Als Silvia Parish an mir vorbeigeht, rufe ich sie zu mir, statt sie wie üblich zu ignorieren. Ihre Augen wirken zögerlich, doch sie leuchten auf, als ich ihr ein Lächeln schenke. Sie verlangsamt ihre Schritte, um auf mich zu warten.
„Hey, Ro“, säuselt sie.
Ich sehe die verwirrten Blicke meiner Jungs, doch ich ignoriere sie. „Bist du bereit, von der schwarzen Liste genommen zu werden?“, frage ich sie.

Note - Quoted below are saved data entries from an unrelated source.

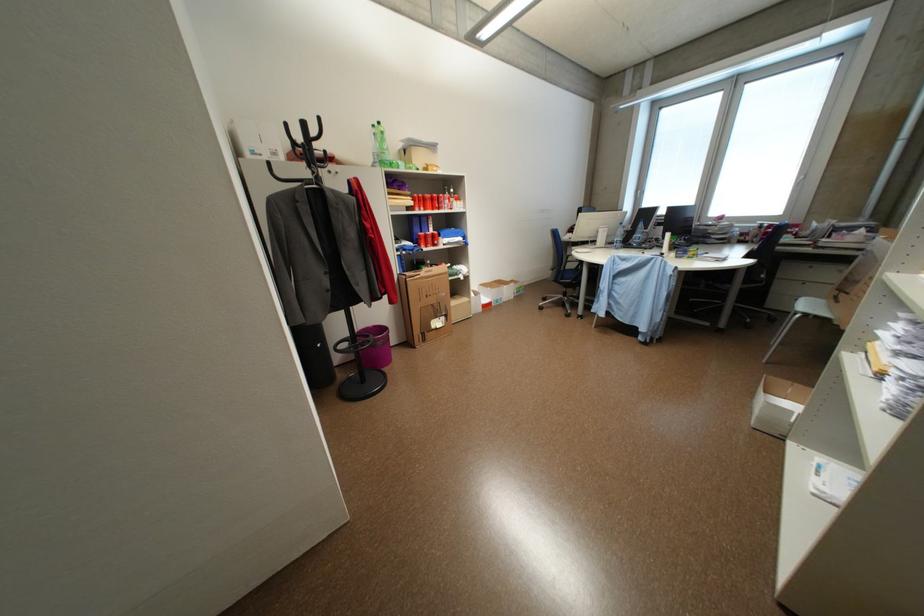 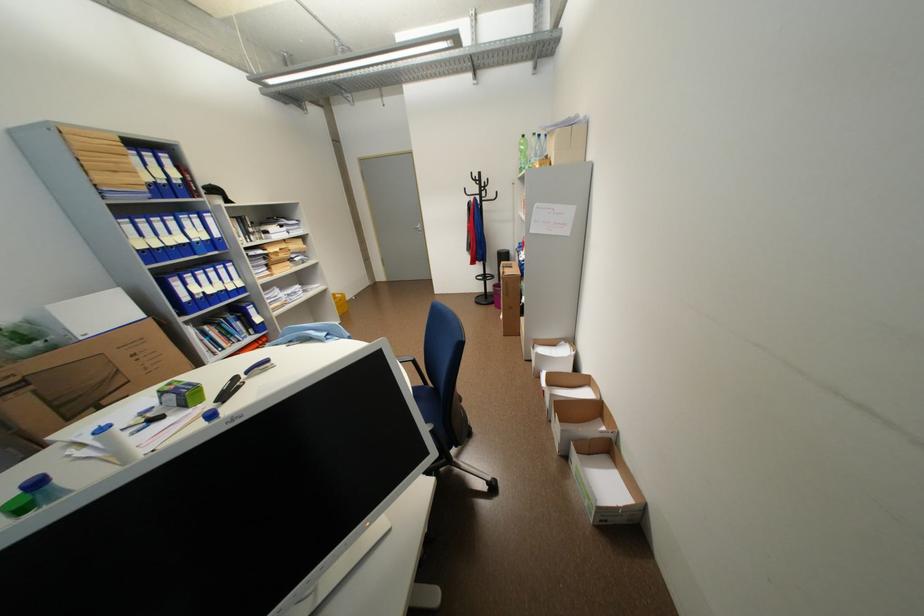 Where in the second image is the point corresponding to (x=387, y=124) from the first image?

(531, 137) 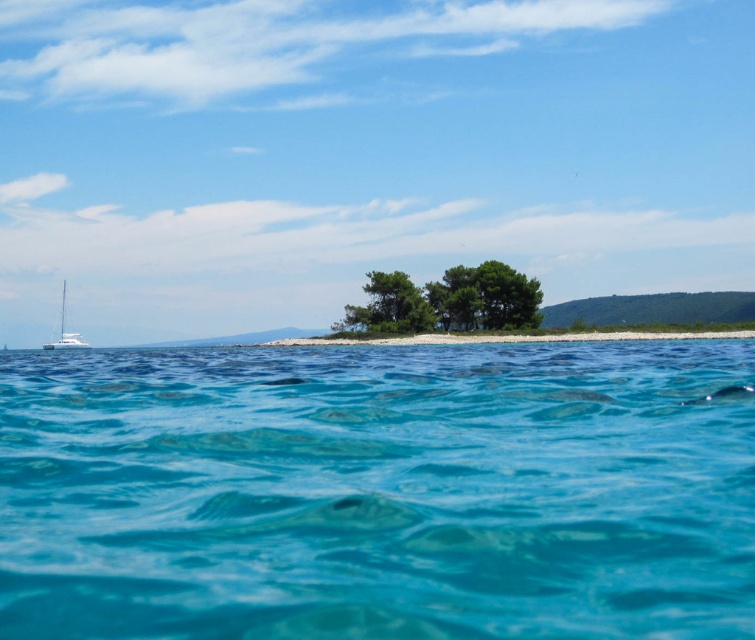 You are a sailor who wants to anchor your boat near the white glossy sailboat at left. Based on the scene, where should you position your boat relative to the clear blue water at center?

The clear blue water at center is below the white glossy sailboat at left, so to anchor your boat near the white glossy sailboat at left, you should position it above the clear blue water at center.

Looking at this image, you are standing on a boat and looking at the clear blue water at center and the green leafy tree at center. Which one is wider?

The clear blue water at center might be wider than green leafy tree at center according to the description. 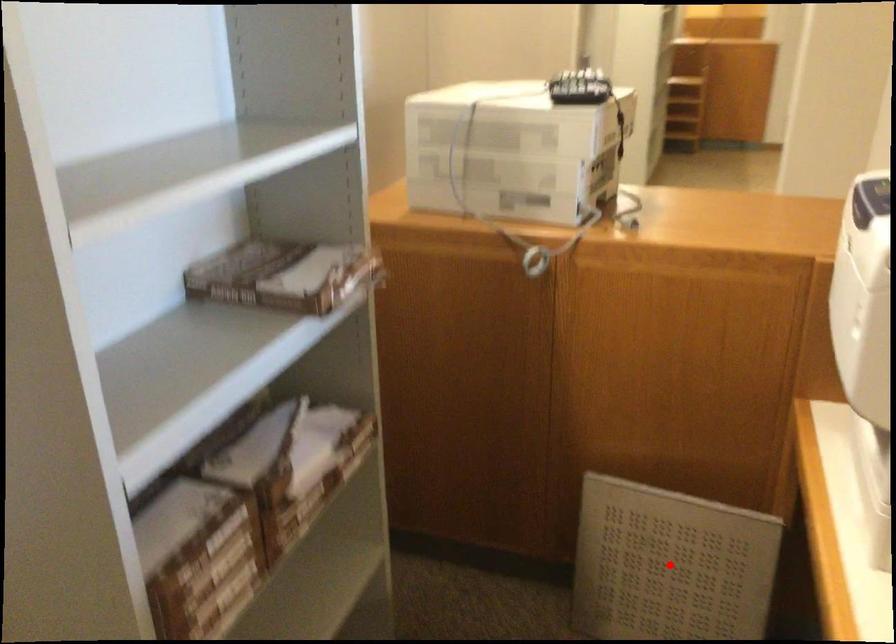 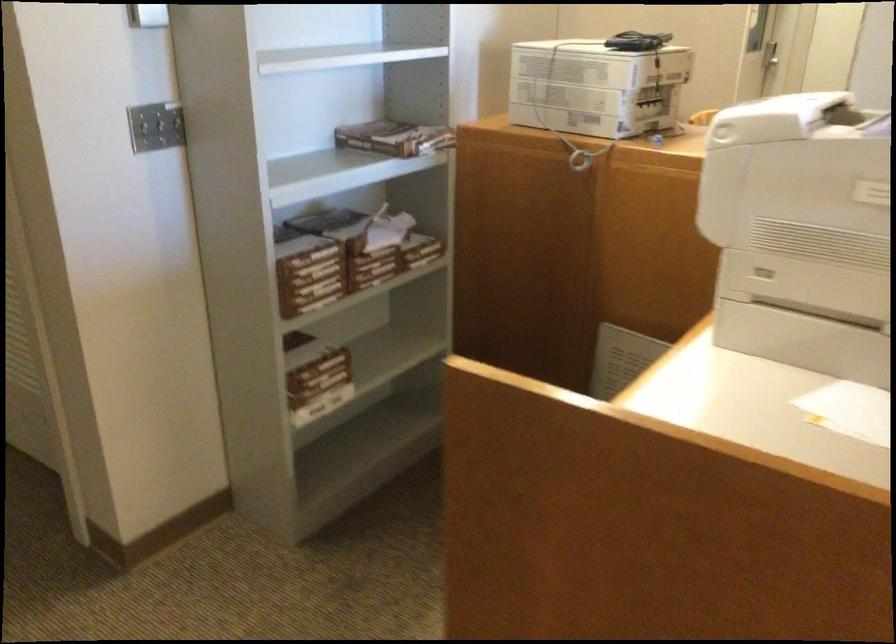 Question: I am providing you with two images of the same scene from different viewpoints. A red point is marked on the first image. Is the red point's position out of view in image 2?

Choices:
 (A) Yes
 (B) No

Answer: (A)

Sie zieht einen Schmollmund. „Das war echt gemein von dir.“
„Ja. Na ja, vielleicht werde ich es später bei dir wieder gutmachen. Was hältst du davon?“
Lust verdunkelt ihre Augen, und sie nickt zustimmend. „Hm. Das klingt gut.“ Sie läuft nun neben mir. „Ist es mit dir und der kleinen Heiligen vorbei?“
Ich schüttele den Kopf und schenke ihr ein teuflisches Grinsen. „Da gibt es nichts, was vorbei sein könnte. Der Scheiß hatte nie wirklich begonnen“, sage ich zu ihr.